We don’t have to forgive individuals who have hurt us, but if we don’t, we won’t be forgiven by the Lord (Luke 6:37). We will also experience many negative consequences if we don't forgive. The choice to forgive is a liberating choice, and one that the Lord honors.
How can you forgive your mother? Forgiveness is costly; it involves one person paying the price of pain that another person has caused them. We don't forgive sin, only Jesus can do that. When we choose to forgive another person, we agree to pay the price of the pain they have caused us. This is another way of saying that we accept that we can’t change the past. We give up all hope of having a different past, in order to have a better present. We accept what happened, rotten though it may have been.
We may say something like, “Lord I choose to forgive my mother for ------- ------- ------- causing me to feel ----- ------- -------. I renounce the enemy’s desire to control my life with resentment. I ask Your forgiveness for the bitterness I felt towards her, and I surrender the territory of my heart to be totally under Your control.” Or put it in your own words. If this kind of forgiveness prayer is genuine, it will set the heart free from the pain of bitterness.
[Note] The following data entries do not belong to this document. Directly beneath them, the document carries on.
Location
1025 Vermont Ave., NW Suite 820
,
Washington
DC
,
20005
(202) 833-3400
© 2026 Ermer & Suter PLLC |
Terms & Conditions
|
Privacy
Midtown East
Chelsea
Be advised, you may have to repeat your prayer for 30-days straight before the pain leaves. Be sincere, and be patient. Your heart will change towards that person. One more thing, you won’t forget what they did to hurt you, but you will see that pain from the perspective of heaven, instead of from human revenge or resentment.
“Should I eat pork just to be polite when visiting relatives who are non-believers?”
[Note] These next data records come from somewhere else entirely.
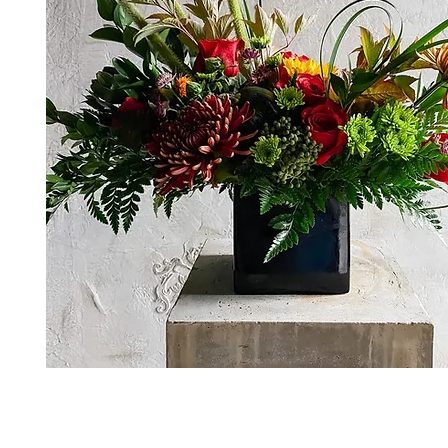
*The majority of the pictures shown are of th
highest price point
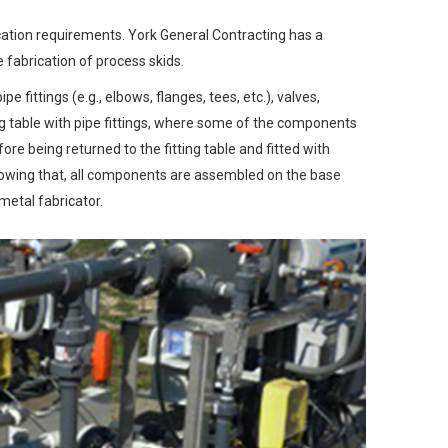
ication requirements. York General Contracting has a
 fabrication of process skids.
 fittings (e.g., elbows, flanges, tees, etc.), valves,
ng table with pipe fittings, where some of the components
e being returned to the fitting table and fitted with
llowing that, all components are assembled on the base
metal fabricator.
Next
“Would you consider it immoral for a married couple to watch sex-training videos?” What do you think about sex toys for married couples?”
Videos with live people who may or may not be married? That is immoral because it is a form of pornography.
Sex toys. There are two reasons that people turn to ‘sex toys’ in their relationship. One is that they are acting out pornographic images. This gives the enemy access to your sexual life and will defile you and your spouse’s heart. The second reason is that a couple is not experiencing genuine emotional intimacy with their spouse and they are looking for some sort of artificial stimulant in their marriage. It never works.
A better way is for a couple to experience spiritual and emotional intimacy first, and then initiate the physical (sexual) aspect of their marriage. When the first two intimacies are healthy, the sexual intimacy between a married couple will be 10–100 times better. You won’t want anything else, just each other.
“I didn’t hear you mentioning the spirit of prophecy as your source in this seminar. Why?”
I am a Seventh-day Adventist, and a biblical counselor. As a biblical counselor, I am amazed at how accurate the Bible is to provide answers for every problem that we struggle with. As a Seventh-day Adventist I appreciate the insights of the SOP. They do their job well, leading us to the Great Light (the Bible). Don't make it an either/or. Use both and keep them in the proper perspective.
“Every chapter and every verse of the Bible is a communication from God to men. We should bind its precepts as signs upon our hands and as frontlets between our eyes. If studied and obeyed, it would lead God's people, as the Israelites were led, by the pillar of cloud by day and the pillar of fire by night” (PP, 503).
“What qualities should I look for in a husband?”
First, how does he treat his mother? The way he treats her is an indicator of how he will treat you someday. Does he want to protect you, including morally? If he wants to protect you morally, he probably loves you. Does he get angry easily? He will turn that on you eventually, unless he resolves it. Do you like to hear him pray? That’s a good sign.
Choose someone you want to be like, you will slowly absorb his ways. Choose a man who is a spiritual leader, you won’t be able to respect him if he isn’t. People can change (praise God) but don’t you try to change him. Choose wisely and treat kindly.
"Whoso findeth a wife findeth a good thing, and obtaineth favour of the Lord" (Proverbs 18:22).